Individuo-
Societa'-Relazioni-Modelli CulturaliI braccianti e la Camera del Lavoro
La Camera del Lavoro nasce nel lontano settembre del 1943, dopo l'entrata delle truppe inglesi, con la presa degli attuali locali di Via Conte Alaimo, sede del dopolavoro fascista, per volontà di un gruppo di lavoratori d'ispirazione di sinistra. Una sinistra presente, anche durante gli anni bui del fascismo, una presenza che andrebbe rivisitata per meglio capire il dopo, che si ritrova con le sue diverse anime nella costruzione della casa comune dei lavoratori. Una casa ancora in piedi, che negli anni ha superato tutte le laceranti divisioni del mondo sindacale e della stessa sinistra.
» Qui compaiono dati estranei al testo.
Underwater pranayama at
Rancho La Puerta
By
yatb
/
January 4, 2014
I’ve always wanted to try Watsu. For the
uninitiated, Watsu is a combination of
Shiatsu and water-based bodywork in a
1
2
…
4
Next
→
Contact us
La Camera del Lavoro nella sua lunga storia non è stata solo il luogo d'incontro, di decisioni e di mobilitazione, ma è stato anche il luogo della difesa dei tanti diritti negati e dei mille bisogni della gente.
Il sogno del dopo guerra era quello di lottare per un pezzo di terra e un lavoro con un giusto salario, per uscire dall'indigenza e per migliorare le condizioni della propria famiglia. Un periodo di sofferenze indicibili, di tumulti di piazza e d'iniziative estreme, che sfociarono alla fine dell'estate del '46 in veri e propri assalti dei magazzini di molti ricchi proprietari. Assalti che si conclusero con più di 160 arresti e con condanne pesanti, non scontate, per il sopraggiungere dell'amnistia. Questa data segna l'inizio dei primi arresti di massa, che un anno dopo si ripeteranno per l'occupazione delle terre del barone Beneventano della Vaddara.
Un movimento che si ritrova in tutto il Mezzogiorno con la parola d'ordine "la terra a chi la lavora", consapevole, per nulla intimorito, in un clima politico mutato per la fine del governo di unità nazionale, che vedeva la partecipazione dei socialisti e dei comunisti.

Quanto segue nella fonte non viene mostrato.